A calçada em frente à casa
Dona Lúcia saiu devagar, secando as mãos no avental. Henrique ficou ali, esperando que ela dissesse alguma coisa primeiro. O sol da tarde batia forte na calçada e nenhum dos dois se mexeu por um instante.
— Eu vim porque preciso que você confirme uma coisa pras pessoas — disse ele, olhando para o lado. — Que eu sempre te ajudei. Depois do que aconteceu com a Camila, isso importa.
Lúcia não respondeu de imediato. Ela só observou o filho, como se tentasse entender de onde tinha vindo aquela exigência.
Os documentos que Otávio trouxe
Otávio apareceu logo depois, com uma pasta fina na mão. Henrique franziu a testa ao ver o homem se aproximando. Otávio entregou os papéis sem muita explicação e ficou um pouco atrás, só observando.
— Isso aqui é antigo — falou Otávio. — Da época em que você precisava de dinheiro pro primeiro negócio.
Henrique abriu a pasta e leu devagar. O nome da mãe estava ali, junto com a venda do único imóvel que ela tinha. Ele ergueu o olhar, confuso e irritado ao mesmo tempo.
— Vocês esconderam isso de mim esse tempo todo? — perguntou, a voz mais baixa. — Pra me fazer parecer ingrato?
A frase que ela guardava
Lúcia deu um passo à frente e parou perto do portão. Henrique esperava um pedido de desculpas ou uma explicação longa. Em vez disso, ela falou baixo, mas sem hesitar.

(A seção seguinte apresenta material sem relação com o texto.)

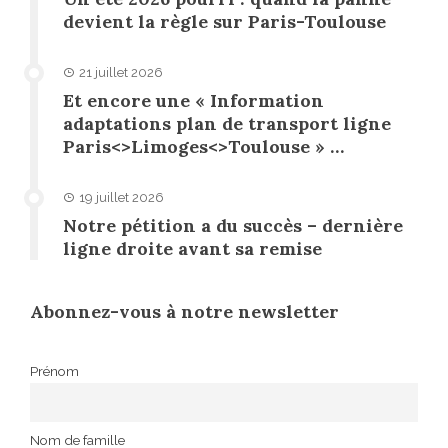
devient la règle sur Paris-Toulouse
21 juillet 2026
Et encore une « Information
adaptations plan de transport ligne
Paris<>Limoges<>Toulouse » …
19 juillet 2026
Notre pétition a du succès – dernière
ligne droite avant sa remise
Abonnez-vous à notre newsletter
Prénom
Nom de famille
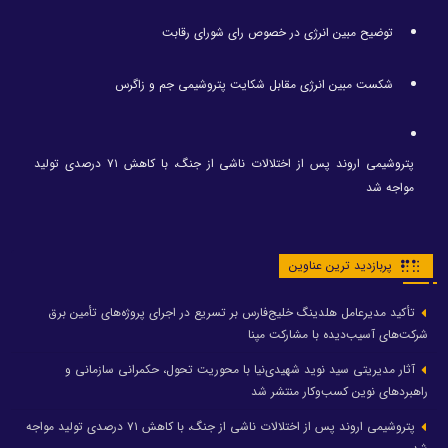
توضیح مبین انرژی در خصوص رای شورای رقابت
شکست مبین انرژی مقابل شکایت پتروشیمی جم و زاگرس
پتروشیمی اروند پس از اختلالات ناشی از جنگ، با کاهش ۷۱ درصدی تولید
مواجه شد
پربازدید ترین عناوین
تأکید مدیرعامل هلدینگ خلیج‌فارس بر تسریع در اجرای پروژه‌های تأمین برق
شرکت‌های آسیب‌دیده با مشارکت مپنا
آثار مدیریتی سید نوید شهیدی‌نیا با محوریت تحول، حکمرانی سازمانی و
راهبردهای نوین کسب‌وکار منتشر شد
پتروشیمی اروند پس از اختلالات ناشی از جنگ، با کاهش ۷۱ درصدی تولید مواجه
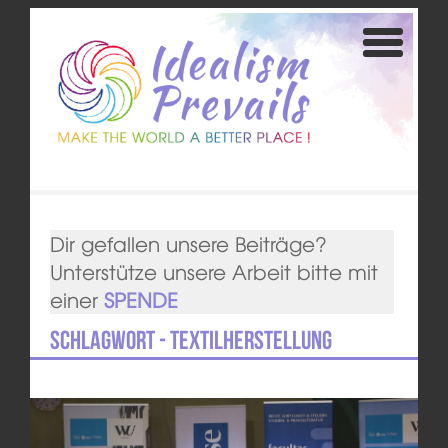
Dir gefallen unsere Beiträge?
Unterstütze unsere Arbeit bitte mit
einer
SPENDE
Schlagwort - Textilherstellung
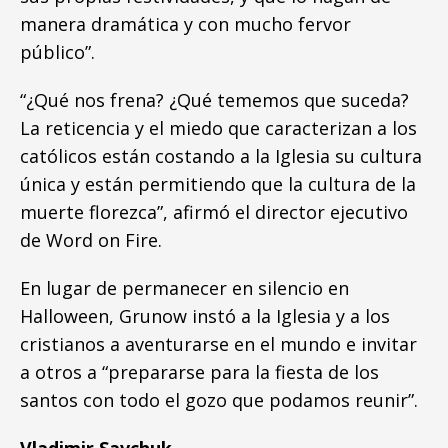
manera dramática y con mucho fervor
público”.
“¿Qué nos frena? ¿Qué tememos que suceda?
La reticencia y el miedo que caracterizan a los
católicos están costando a la Iglesia su cultura
única y están permitiendo que la cultura de la
muerte florezca”, afirmó el director ejecutivo
de Word on Fire.
En lugar de permanecer en silencio en
Halloween, Grunow instó a la Iglesia y a los
cristianos a aventurarse en el mundo e invitar
a otros a “prepararse para la fiesta de los
santos con todo el gozo que podamos reunir”.
Vladimir Savchuk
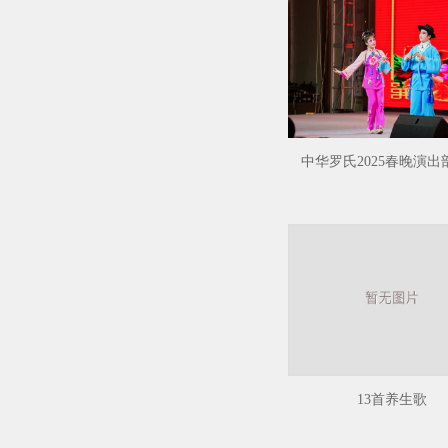
中华罗氏2025春晚演出
13首养生歌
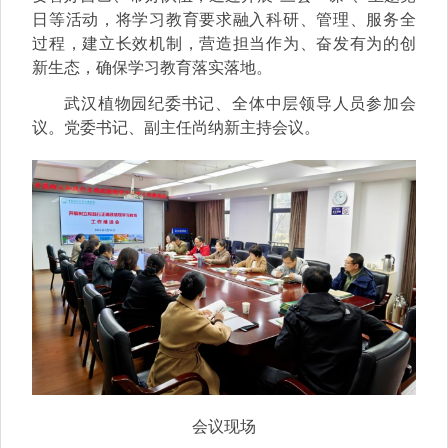
日等活动，将学习教育要求融入科研、管理、服务全
过程，建立长效机制，营造担当作为、奋发有为的创
新生态，确保学习教育落实落地。
武汉植物园纪委书记、全体中层领导人员参加会
议。
党委书记、副主任尚纳新主持会议。
会议现场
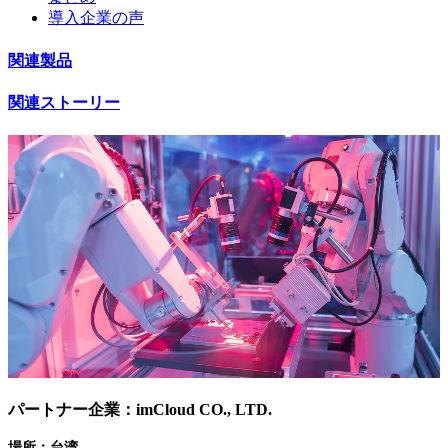
導入企業の声
関連製品
関連ストーリー
パートナー企業：imCloud CO., LTD.
場所：台湾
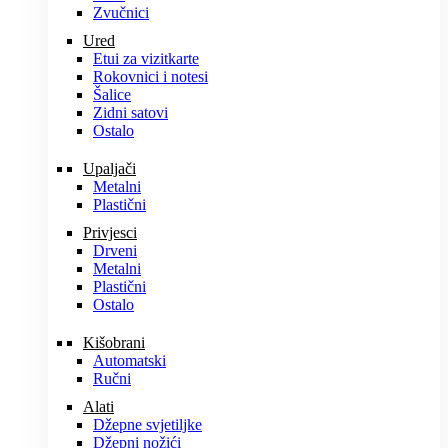
Zvučnici
Ured
Etui za vizitkarte
Rokovnici i notesi
Šalice
Zidni satovi
Ostalo
Upaljači
Metalni
Plastični
Privjesci
Drveni
Metalni
Plastični
Ostalo
Kišobrani
Automatski
Ručni
Alati
Džepne svjetiljke
Džepni nožići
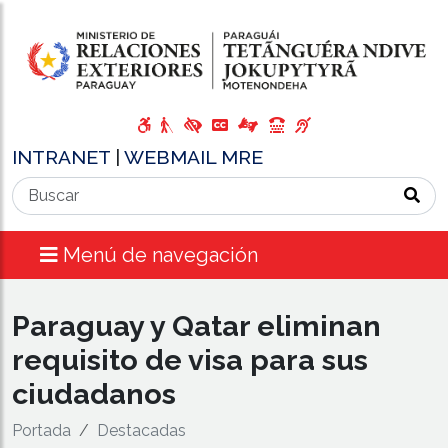
INTRANET
|
WEBMAIL MRE
Menú de navegación
Paraguay y Qatar eliminan
requisito de visa para sus
ciudadanos
Portada
Destacadas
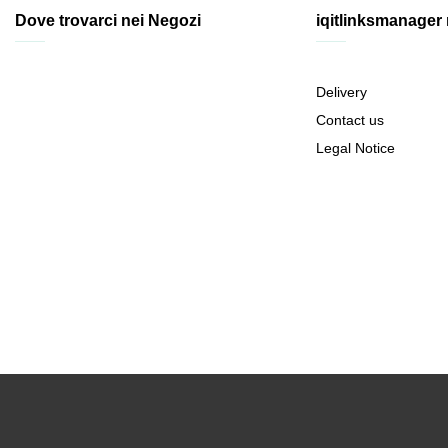
Dove trovarci nei Negozi
iqitlinksmanager
Delivery
Contact us
Legal Notice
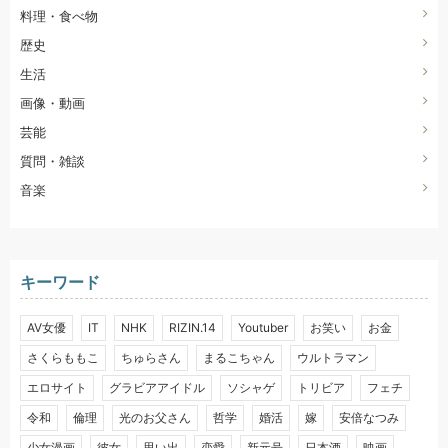
料理・食べ物
歴史
生活
画像・動画
芸能
質問・雑談
音楽
キーワード
AV女優
IT
NHK
RIZIN.14
Youtuber
お笑い
お金
さくらももこ
ちゅらさん
まるこちゃん
ウルトラマン
エロサイト
グラビアアイドル
ソシャゲ
トリビア
フェチ
令和
倫理
光のお父さん
哲学
婚活
嫁
安倍なつみ
少女漫画
彼女
思い出
恋愛
新元号
日本酒
映画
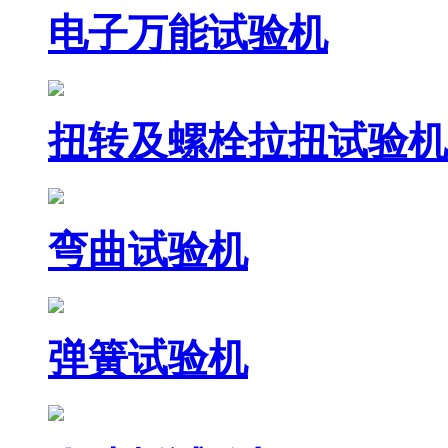
电子万能试验机
扭转及螺栓拉扭试验机
弯曲试验机
弹簧试验机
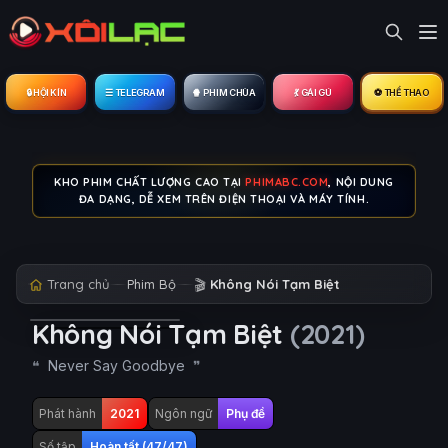
🔒︎ HỘI KÍN
☰ TELEGRAM
🍿 PHIM CHÙA
💃 GÁI GÚ
⚽ THỂ THAO
KHO PHIM CHẤT LƯỢNG CAO TẠI
PHIMABC.COM
, NỘI DUNG
ĐA DẠNG, DỄ XEM TRÊN ĐIỆN THOẠI VÀ MÁY TÍNH.
Trang chủ
Phim Bộ
🎬
Không Nói Tạm Biệt
Không Nói Tạm Biệt
(2021)
Never Say Goodbye
Phát hành
2021
Ngôn ngữ
Phụ đề
Số tập
Hoàn tất (47/47)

Eu não quero que você me devolva dinheiro, Henrique; eu quero que pare de me devolver vergonha.
O silêncio que veio depois foi pesado. Henrique apertou a pasta com mais força, mas não encontrou palavras para responder. Otávio olhou para o chão, como quem sabe que não tem mais nada a acrescentar.
Lúcia segurou o portão com uma mão e começou a fechá-lo devagar. Henrique deu meio passo à frente, mas parou quando viu que ela não ia esperar. O abraço que ele achava que ia acontecer simplesmente não aconteceu.
Ela trancou o portão sem olhar para trás. Henrique ficou na calçada, sozinho, com os documentos ainda na mão. Ele pensou em ligar para Rafael mais tarde, mas por enquanto só conseguia ficar ali, tentando entender o que exatamente tinha perdido no meio daquela conversa.